Subraya que estas plantas tienen la facilidad de adaptarse a elevadas altitudes, desde los 50 metros hasta los tres mil 500 metros sobre el nivel del mar.

Hoy, coincide con Prado Segundo, pueden encontrarse en lugares muy remotos porque la urbanización ha acelerado la destrucción de su hábitat.

Por este riesgo, de acuerdo con la Comisión Nacional para el Conocimiento y Uso de la Biodiversidad (Conabio), las especies Dalia Tenuicaulis y D. Scapigera están sujetas a protección especial bajo la Norma Oficial Mexicana NOM-059-SEMARNAT-2010.

Sin embargo, argumenta el antropólogo, pocos saben que es mexicana y sus ancestros aún pueden ser admirados en la Ciudad de México, en especial al sur de esta gran urbe.

En ese tenor, señala que la dalia silvestre llega abarcar hasta 20 kilómetros en época de lluvia, pues todavía crece en la parte alta de Santa Cruz Acalpixca, entre aquella zona conocida como Piedra larga hasta Tecacalango, Cuailama y hacia Nativitas.

Por otra parte, la titular de la Asociación Mexicana de la Dalia o Acocoxóchitl cuenta que la planta era muy apreciada por Moctezuma e incluso adornaba sus jardines de Texcoco y Oxtepec. “La razón era porque encontraron que la planta tenía tubérculos o raíces “poderosas”, similares a la papa”.

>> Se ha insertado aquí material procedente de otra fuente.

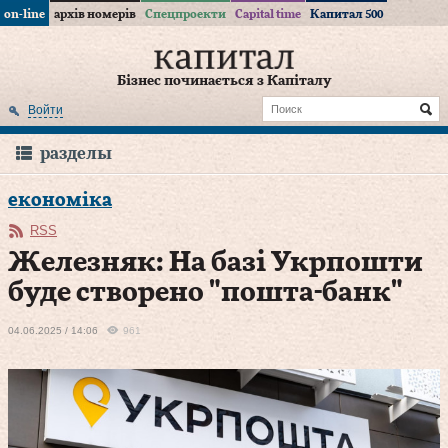
on-line
архів номерів
Спецпроекти
Capital time
Капитал 500
Бізнес починається з Капіталу
Войти
разделы
економіка
RSS
Железняк: На базі Укрпошти
буде створено "пошта-банк"
04.06.2025 / 14:06
961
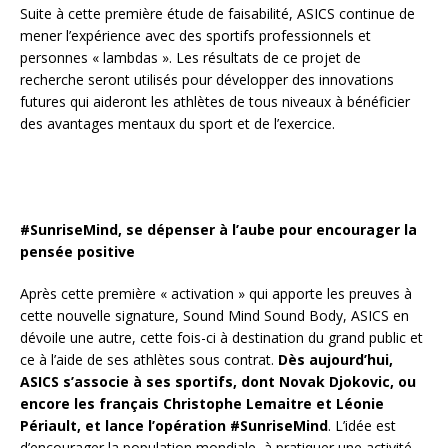
Suite à cette première étude de faisabilité, ASICS continue de
mener l’expérience avec des sportifs professionnels et
personnes « lambdas ». Les résultats de ce projet de
recherche seront utilisés pour développer des innovations
futures qui aideront les athlètes de tous niveaux à bénéficier
des avantages mentaux du sport et de l’exercice.
#SunriseMind, se dépenser à l’aube pour encourager la
pensée positive
Après cette première « activation » qui apporte les preuves à
cette nouvelle signature, Sound Mind Sound Body, ASICS en
dévoile une autre, cette fois-ci à destination du grand public et
ce à l’aide de ses athlètes sous contrat.
Dès aujourd’hui,
ASICS s’associe à ses sportifs, dont Novak Djokovic, ou
encore les français Christophe Lemaitre et Léonie
Périault, et lance l’opération #SunriseMind
. L’idée est
d’encourager la population mondiale à pratiquer une activité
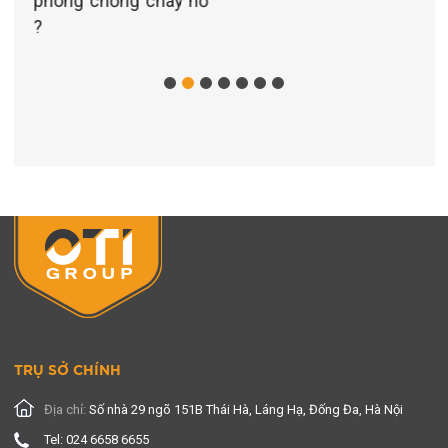
cháy nổ
?
TRỤ SỞ CHÍNH
Địa chỉ:
Số nhà 29 ngõ 151B Thái Hà, Láng Hạ, Đống Đa, Hà Nội
Tel: 024 6658 6655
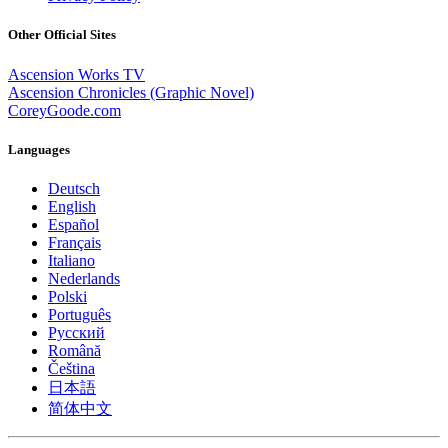
Other Official Sites
Ascension Works TV
Ascension Chronicles (Graphic Novel)
CoreyGoode.com
Languages
Deutsch
English
Español
Français
Italiano
Nederlands
Polski
Português
Pусский
Română
Čeština
日本語
简体中文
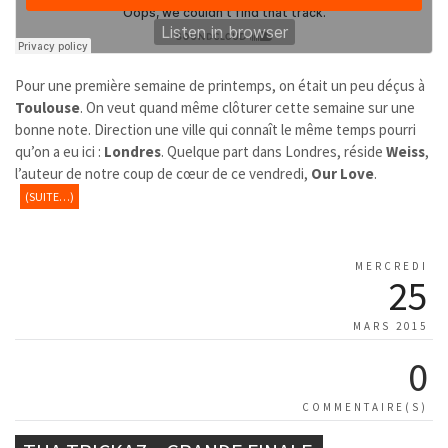
Pour une première semaine de printemps, on était un peu déçus à
Toulouse
. On veut quand même clôturer cette semaine sur une
bonne note. Direction une ville qui connaît le même temps pourri
qu’on a eu ici :
Londres
. Quelque part dans Londres, réside
Weiss
,
l’auteur de notre coup de cœur de ce vendredi,
Our Love
.
(SUITE…)
MERCREDI
25
MARS 2015
0
COMMENTAIRE(S)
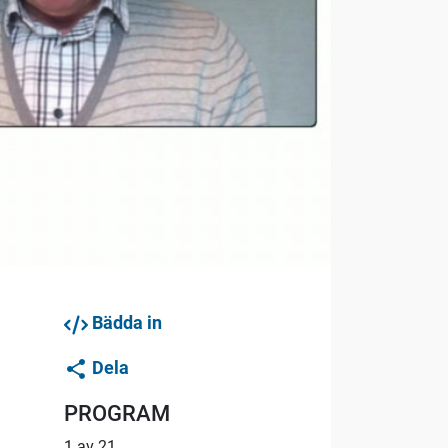
Bädda in
Dela
PROGRAM
1 av 21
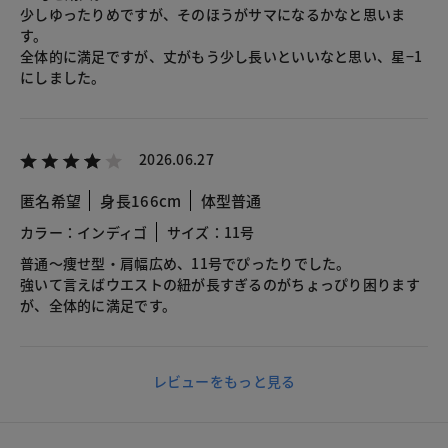
少しゆったりめですが、そのほうがサマになるかなと思いま
す。
全体的に満足ですが、丈がもう少し長いといいなと思い、星−1
にしました。
2026.06.27
匿名希望
身長166cm
体型普通
カラー：インディゴ
サイズ：11号
普通〜痩せ型・肩幅広め、11号でぴったりでした。
強いて言えばウエストの紐が長すぎるのがちょっぴり困ります
が、全体的に満足です。
レビューをもっと見る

De hecho, narra, el trabajo del doctor Francisco Hernández describe dos especies del género Dahlia –D.pinnata de Cavanilles y D. coccinea– como plantas de ornato y con algunas propiedades medicinales.

Treviño de Castro asevera que hoy, de acuerdo con estudios de la Universidad Autónoma Chapingo, se conocen con mayor certeza sus bondades para disminuir los niveles de glucosa en sangre, problemas intestinales y de infecciones en ojos, oídos y piel.

Esto porque tiene inulina, fibra, ácido benzoico y prebióticos, por ejemplo, que han sido identificados en el tallo hueco de la planta.

De ahí que las dalias son conocidas también con el nombre de “acocoxóchitl”, “acocotli” o “cohuanenepilli” (tallos huecos con agua).

Hace unos 500 años, recuerda, fueron enviadas por primera vez a España para ser cultivadas y modificadas en su estructura, lo que dio origen a nuevos colores, tamaños y formas. “De tal manera que de la dalia de ocho pétalos obtuvieron flores de 200 pétalos y del tamaño de una pelota de futbol”, acota.

“Eso los maravilló y los entusiasmo para distribuir en más países europeos, inclusive hasta Rusia”, argumenta y añade que Alemania le dio el nombre de Dahlia en honor al botánico sueco Andreas Dahl. “Nosotros le quitamos la h y no queremos que se pierda el nombre náhuatl acocoxóchitl”, resalta.

Sin duda, acentúa, el atractivo de esta flor ha impresionado al mundo entero y, de acuerdo al registro internación de la Dalia, ubicado en Inglaterra, hay más de 50 mil variedades y le sigue la rosa, con 20 mil.

Por ello, a finales de julio próximo, Xochimilco será nombrado cuna de la Dalia por el delegado Avelino Méndez Rangel. “Es aquí donde empezó a florecer, donde renació la tradición y donde impulsan hoy su cultivo; es importante que sepan que Xochimilco es la cuna”, recalca.

Esto sucederá luego de que el 13 de mayo de 1963 fue declarada símbolo de la floricultura de México por el presidente Adolfo López Mateos, al considerarla Flor Nacional Mexicana.

Treviño de Castro enfatiza que la iniciativa de Xochimilco es impulsada por su asociación civil y el investigador de la Universidad Autónoma Chapingo, José Merced Mejía Muñoz, quien en 2008 obtuvo la primera variedad mexicana llamada “Cielo de Miriam”.